Advanced Micro Devices gains as CPU and GPU demand drive better than expected Q2 sales guidance
Advanced Micro Devices is powering higher in postmarket trading after reporting Q1 results that exceeded expectations across the board along with Q2 sales guidance higher than what the Street had pencilled in.
In Q1, the Lisa Su-run company reported:
Revenue: $10.2 billion (estimate: $9.9 billion, guidance for $9.5 billion to $10.1 billion)
Adjusted earnings per share of $1.37 (estimate: $1.28)
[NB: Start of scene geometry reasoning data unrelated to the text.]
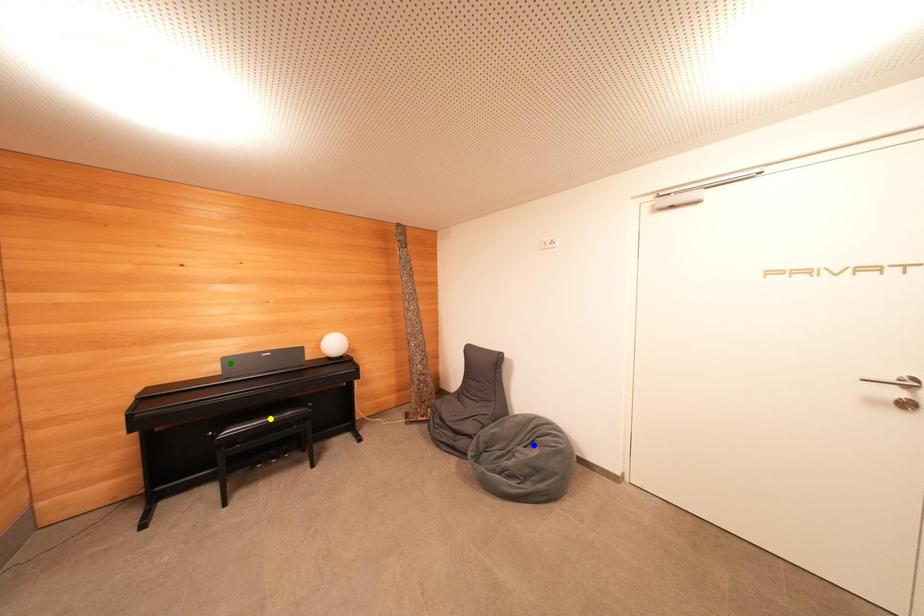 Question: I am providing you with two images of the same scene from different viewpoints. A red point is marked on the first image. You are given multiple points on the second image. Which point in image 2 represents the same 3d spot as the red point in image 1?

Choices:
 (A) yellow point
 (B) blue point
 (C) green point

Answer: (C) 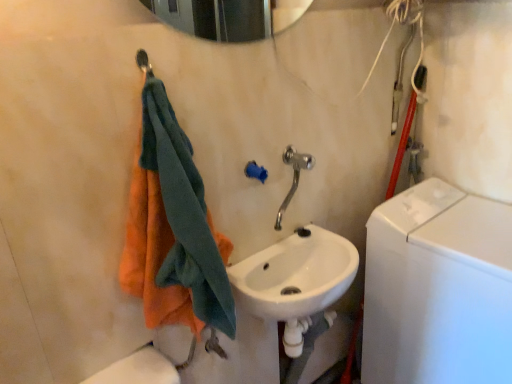 Question: Is white glossy washing machine at right located within white glossy sink at center?

Choices:
 (A) yes
 (B) no

Answer: (B)

Question: Is white glossy sink at center bigger than white glossy washing machine at right?

Choices:
 (A) no
 (B) yes

Answer: (A)

Question: Does white glossy sink at center lie in front of white glossy washing machine at right?

Choices:
 (A) yes
 (B) no

Answer: (A)

Question: Is white glossy sink at center wider than white glossy washing machine at right?

Choices:
 (A) no
 (B) yes

Answer: (A)

Question: Does white glossy sink at center touch white glossy washing machine at right?

Choices:
 (A) no
 (B) yes

Answer: (A)

Question: From the image's perspective, is white glossy sink at center under white glossy washing machine at right?

Choices:
 (A) no
 (B) yes

Answer: (A)

Question: Does polished chrome faucet at center have a smaller size compared to white glossy sink at center?

Choices:
 (A) no
 (B) yes

Answer: (B)

Question: Is the position of polished chrome faucet at center less distant than that of white glossy sink at center?

Choices:
 (A) no
 (B) yes

Answer: (A)

Question: Is polished chrome faucet at center facing away from white glossy sink at center?

Choices:
 (A) no
 (B) yes

Answer: (A)

Question: Can you confirm if polished chrome faucet at center is thinner than white glossy sink at center?

Choices:
 (A) no
 (B) yes

Answer: (B)

Question: Is polished chrome faucet at center behind white glossy sink at center?

Choices:
 (A) yes
 (B) no

Answer: (A)

Question: Are polished chrome faucet at center and white glossy sink at center far apart?

Choices:
 (A) no
 (B) yes

Answer: (A)

Question: Is metallic silver shower at upper left at the back of white glossy washing machine at right?

Choices:
 (A) yes
 (B) no

Answer: (B)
For Q2, management projected sales in a range of $10.9 billion to $11.5 billion (estimate: $10.5 billion) with an adjusted gross margin of about 56% (estimate: 55.3%).
Customer engagement for AMD’s AI chips and racks is “strengthening,” according to CEO and Chair Lisa Su, with “leading customer forecasts exceeding our initial expectations and a growing pipeline of large-scale deployments providing us with increasing visibility into our growth trajectory.”
The chip giant is not just the #2 in GPUs but also CPUs, which appear to be in shortage thanks to compute demands of AI agents.
AMD was up 80% from March 30 through Tuesday’s close, and its 250% gain over the past year has left Nvidia and Broadcom’s 70% and 110% rallies, respectively, in the dust.